Friday, February 18, 2011

The week's best line

"She shook her head slowly, lowering it, so that now her dark eyes looked up at me under the thin arcs of her brows.

"`You speak only of money,' she said. `I said you may have whatever you ask.'

"That was out. I don't know where these women get their ideas."


— "The Gutting of Couffignal"
© Peter Rozovsky 2011

4 Comments:

Anonymous Elisabeth said...

This amusing exchange (Dames! Who can figure 'em?!) comes to an abrupt halt, of course, with the next paragraph, one of the more famous of Hammett's observations on what it means to be a detective and has lead readers to capsulize Hammett's Op and Sam Spade as hunters, Chandler's Marlowe as a knight, and Macdonald's Archer as a social worker.
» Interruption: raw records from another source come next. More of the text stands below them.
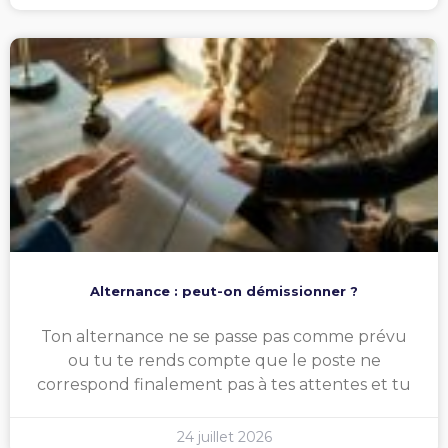
Alternance : peut-on démissionner ?
Ton alternance ne se passe pas comme prévu
ou tu te rends compte que le poste ne
correspond finalement pas à tes attentes et tu
24 juillet 2026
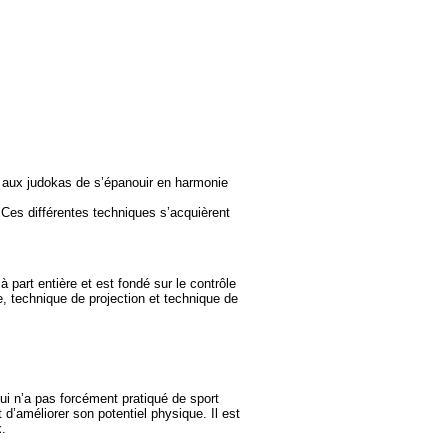
 aux judokas de s’épanouir en harmonie
 Ces différentes techniques s’acquièrent
à part entière et est fondé sur le contrôle
e, technique de projection et technique de
qui n’a pas forcément pratiqué de sport
 d’améliorer son potentiel physique. Il est
x.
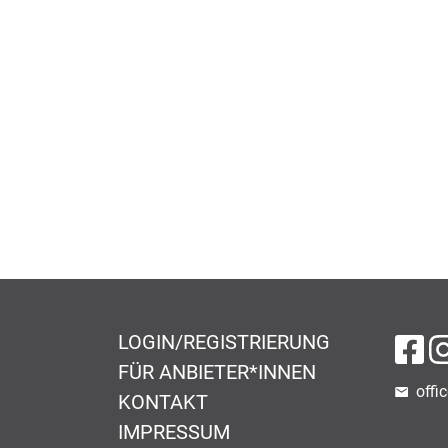
LOGIN/REGISTRIERUNG
au
FÜR ANBIETER*INNEN
offi
KONTAKT
IMPRESSUM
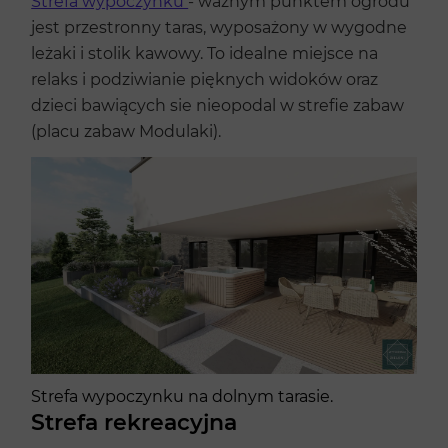
Strefa wypoczynku
- ważnym punktem ogrodu
jest przestronny taras, wyposażony w wygodne
leżaki i stolik kawowy. To idealne miejsce na
relaks i podziwianie pięknych widoków oraz
dzieci bawiących sie nieopodal w strefie zabaw
(placu zabaw Modulaki).
Strefa wypoczynku na dolnym tarasie.
Strefa rekreacyjna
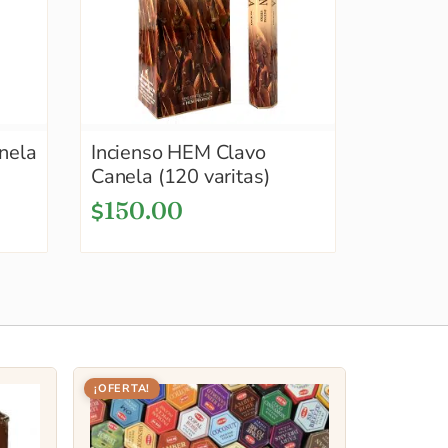
nela
Incienso HEM Clavo
Canela (120 varitas)
150.00
$
¡OFERTA!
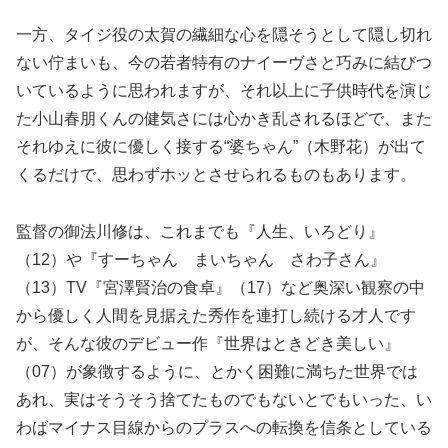
一方、タイジ役の太賀の繊細な心を隠そうとして隠し切れ
ない佇まいも、今の若者特有のナイーヴさと巧みに結びつ
いているように思われますが、それ以上に子供時代を演じ
た小山春朋くんの健気さには心かき乱されるほどで、また
それゆえに彼に優しく接する“婆ちゃん”（木野花）が出て
くるだけで、思わずホッとさせられるものもあります。
監督の御法川修は、これまでも『人生、いろどり』
（12）や『すーちゃん まいちゃん さわ子さん』
（13）TV『宮澤賢治の食卓』（17）など奥深い観察の中
から優しく人間を見据えた秀作を連打し続ける才人です
が、そんな彼のデビュー作『世界はときどき美しい』
（07）が象徴するように、とかく困難に満ちた世界では
あれ、実はそうそう捨てたものでもないとでもいった、い
わばマイナス目線からのプラスへの転換を信条としている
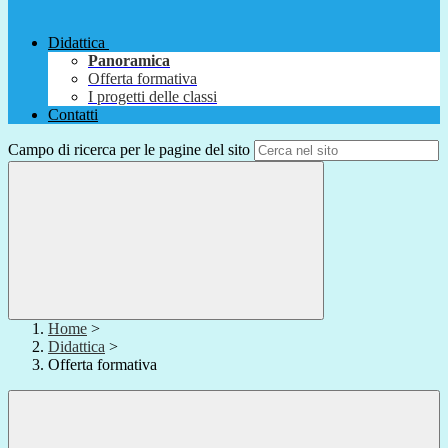
Didattica
Panoramica
Offerta formativa
I progetti delle classi
Contatti
Campo di ricerca per le pagine del sito
Home
>
Didattica
>
Offerta formativa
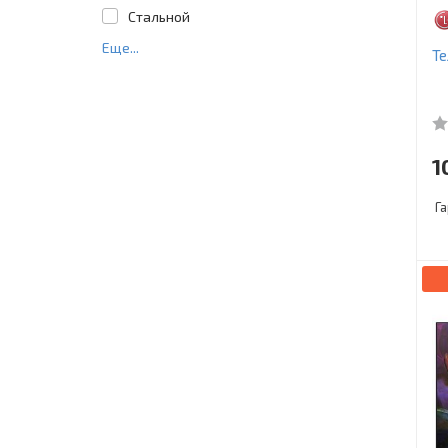
Стальной
Еще...
Т
1
Г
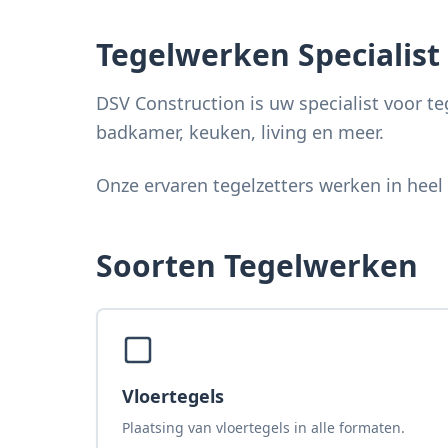
Tegelwerken Specialist
DSV Construction is uw specialist voor t
badkamer, keuken, living en meer.
Onze ervaren tegelzetters werken in heel 
Soorten
Tegelwerken
Vloertegels
Plaatsing van vloertegels in alle formaten.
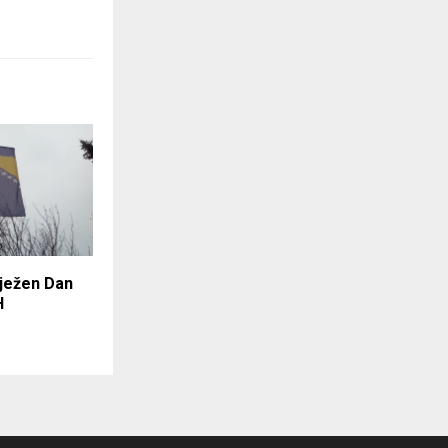
lježen Dan
H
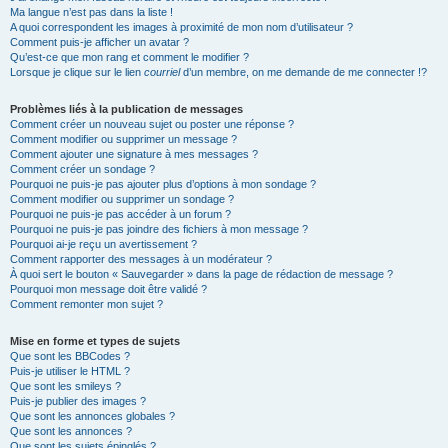
Ma langue n’est pas dans la liste !
A quoi correspondent les images à proximité de mon nom d’utilisateur ?
Comment puis-je afficher un avatar ?
Qu’est-ce que mon rang et comment le modifier ?
Lorsque je clique sur le lien
courriel
d’un membre, on me demande de me connecter !?
Problèmes liés à la publication de messages
Comment créer un nouveau sujet ou poster une réponse ?
Comment modifier ou supprimer un message ?
Comment ajouter une signature à mes messages ?
Comment créer un sondage ?
Pourquoi ne puis-je pas ajouter plus d’options à mon sondage ?
Comment modifier ou supprimer un sondage ?
Pourquoi ne puis-je pas accéder à un forum ?
Pourquoi ne puis-je pas joindre des fichiers à mon message ?
Pourquoi ai-je reçu un avertissement ?
Comment rapporter des messages à un modérateur ?
À quoi sert le bouton « Sauvegarder » dans la page de rédaction de message ?
Pourquoi mon message doit être validé ?
Comment remonter mon sujet ?
Mise en forme et types de sujets
Que sont les BBCodes ?
Puis-je utiliser le HTML ?
Que sont les smileys ?
Puis-je publier des images ?
Que sont les annonces globales ?
Que sont les annonces ?
Que sont les sujets épinglés ?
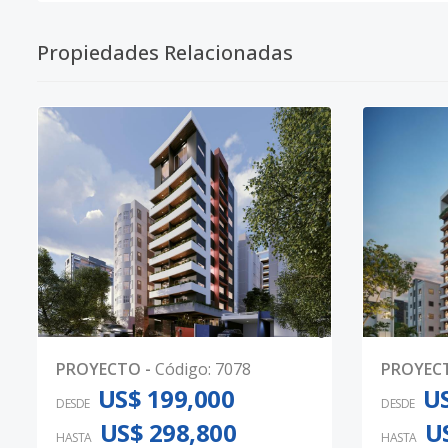
Propiedades Relacionadas
0
PROYECTO
-
Código
:
7078
PROYEC
US$ 199,000
US
DESDE
DESDE
US$ 298,800
U
HASTA
HASTA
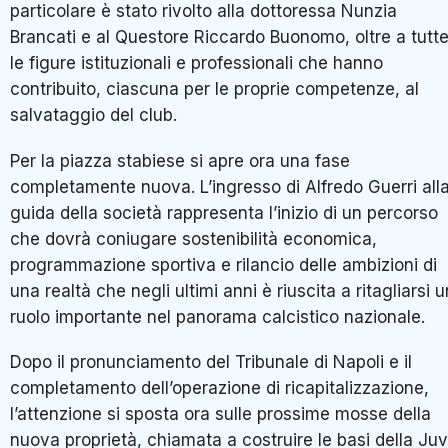
particolare è stato rivolto alla dottoressa Nunzia
Brancati e al Questore Riccardo Buonomo, oltre a tutt
le figure istituzionali e professionali che hanno
contribuito, ciascuna per le proprie competenze, al
salvataggio del club.
Per la piazza stabiese si apre ora una fase
completamente nuova. L’ingresso di Alfredo Guerri all
guida della società rappresenta l’inizio di un percorso
che dovrà coniugare sostenibilità economica,
programmazione sportiva e rilancio delle ambizioni di
una realtà che negli ultimi anni è riuscita a ritagliarsi u
ruolo importante nel panorama calcistico nazionale.
Dopo il pronunciamento del Tribunale di Napoli e il
completamento dell’operazione di ricapitalizzazione,
l’attenzione si sposta ora sulle prossime mosse della
nuova proprietà, chiamata a costruire le basi della Ju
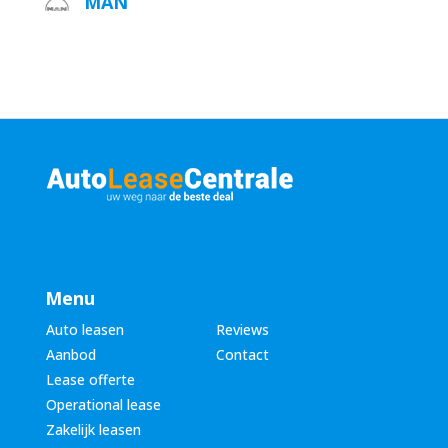
MAN
Menu
Auto leasen
Reviews
Aanbod
Contact
Lease offerte
Operational lease
Zakelijk leasen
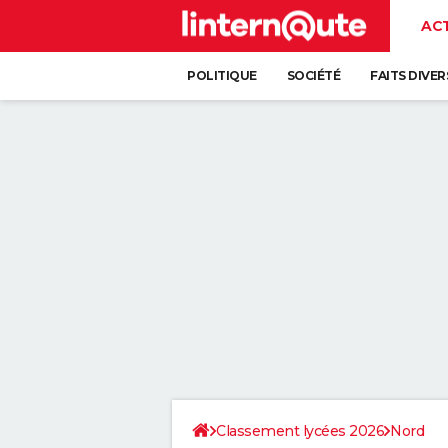
AC
POLITIQUE
SOCIÉTÉ
FAITS DIVER
Classement lycées 2026
Nord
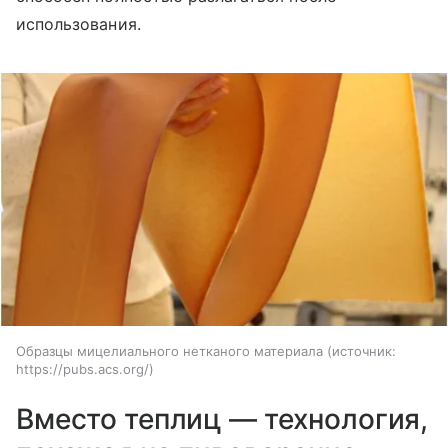
использования.
Образцы мицелиального нетканого материала
источник:
https://pubs.acs.org/
Вместо теплиц — технология,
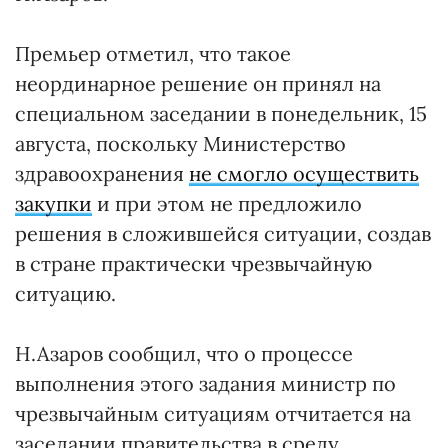
Премьер отметил, что такое
неординарное решение он принял на
специальном заседании в понедельник, 15
августа, поскольку Министерство
здравоохранения
не смогло осуществить
закупки
и при этом не предложило
решения в сложившейся ситуации, создав
в стране практически чрезвычайную
ситуацию.
Н.Азаров сообщил, что о процессе
выполнения этого задания министр по
чрезвычайным ситуациям отчитается на
заседании правительства в среду.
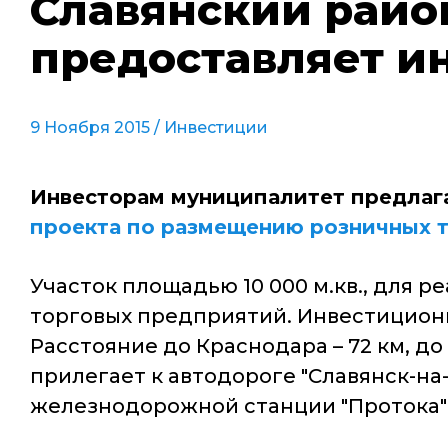
Славянский райо
предоставляет и
9 Ноября 2015 /
Инвестиции
Инвесторам муниципалитет предлаг
проекта по размещению розничных 
Участок площадью 10 000 м.кв., для
торговых предприятий. Инвестиционн
Расстояние до Краснодара – 72 км, до
прилегает к автодороге "Славянск-на
железнодорожной станции "Протока" -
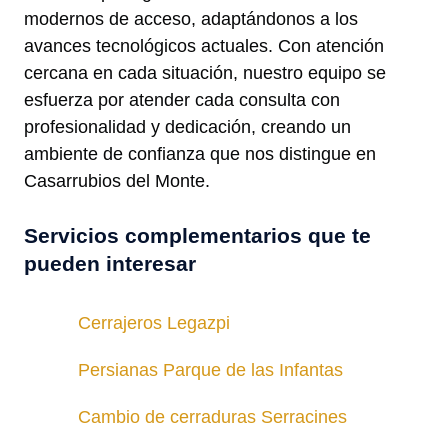
modernos de acceso, adaptándonos a los
avances tecnológicos actuales. Con atención
cercana en cada situación, nuestro equipo se
esfuerza por atender cada consulta con
profesionalidad y dedicación, creando un
ambiente de confianza que nos distingue en
Casarrubios del Monte.
Servicios complementarios que te
pueden interesar
Cerrajeros Legazpi
Persianas Parque de las Infantas
Cambio de cerraduras Serracines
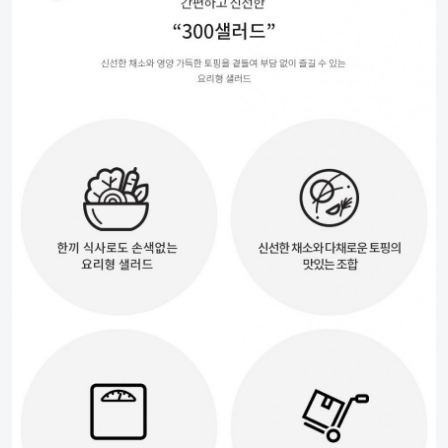
월렌탈료
업투가
약정기간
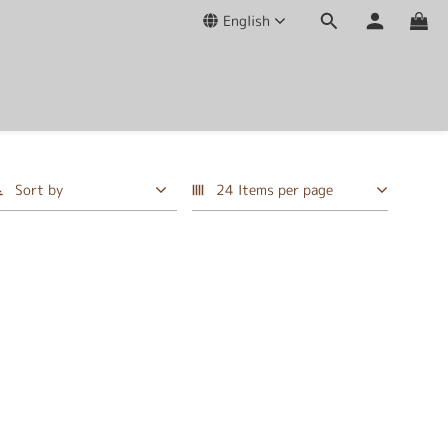
English
Sort by
24 Items per page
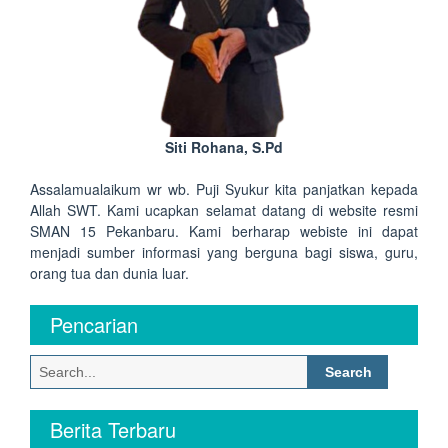
Siti Rohana, S.Pd
Assalamualaikum wr wb. Puji Syukur kita panjatkan kepada
Allah SWT. Kami ucapkan selamat datang di website resmi
SMAN 15 Pekanbaru. Kami berharap webiste ini dapat
menjadi sumber informasi yang berguna bagi siswa, guru,
orang tua dan dunia luar.
Pencarian
Search
for:
Berita Terbaru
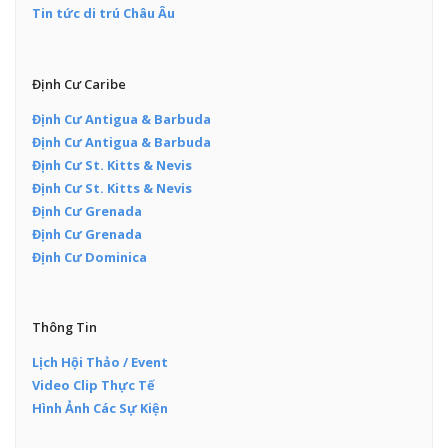
Tin tức di trú Châu Âu
Định Cư Caribe
Định Cư Antigua & Barbuda
Định Cư Antigua & Barbuda
Định Cư St. Kitts & Nevis
Định Cư St. Kitts & Nevis
Định Cư Grenada
Định Cư Grenada
Định Cư Dominica
Thông Tin
Lịch Hội Thảo / Event
Video Clip Thực Tế
Hình Ảnh Các Sự Kiện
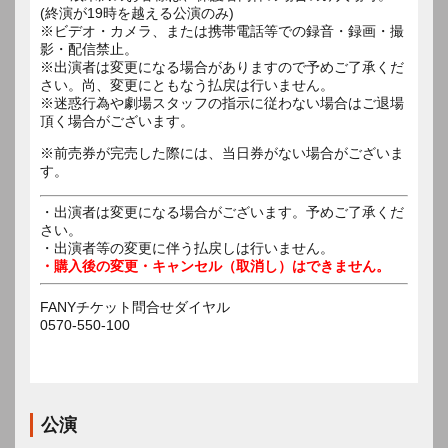
(終演が19時を越える公演のみ)
※ビデオ・カメラ、または携帯電話等での録音・録画・撮
影・配信禁止。
※出演者は変更になる場合がありますので予めご了承くだ
さい。尚、変更にともなう払戻は行いません。
※迷惑行為や劇場スタッフの指示に従わない場合はご退場
頂く場合がございます。
※前売券が完売した際には、当日券がない場合がございま
す。
・出演者は変更になる場合がございます。予めご了承くだ
さい。
・出演者等の変更に伴う払戻しは行いません。
・購入後の変更・キャンセル（取消し）はできません。
FANYチケット問合せダイヤル
0570-550-100
公演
Fairly accurate generalizations, I think.

The Hunter is the title of one of Hammett's unpublished early short stories in the Harry Ransom Ctr, U TX/Austin. It features a detective named Vitt and, from what I've read about the ss, Hammett was developing the emotional distance that would be intrinsic to the Op and Spade.

February 19, 2011  
Blogger Peter Rozovsky said...

The Hunter is also the first of Donald Westlake's novels about an emotionally distant thief named Parker -- also a name Hammett has the Op use as an alias in I forget which story. The Parker novels are about elaborately planned capers that go wrong and about how Parker gets through them -- a bit like "The Gutting of Couffignal" from the other side of the law.

And did Hammett know that whippersnapper Orson Welles? The paragraph from "The Gutting ... " to which you refer reminds of the scorpion story from Mr. Arkadin.

February 19, 2011  
Blogger Peter Rozovsky said...

Unless it was Rush in "The Assistant Murderer."

February 19, 2011  
Blogger Peter Rozovsky said...

Nope, I think it was "The Golden Horseshoe."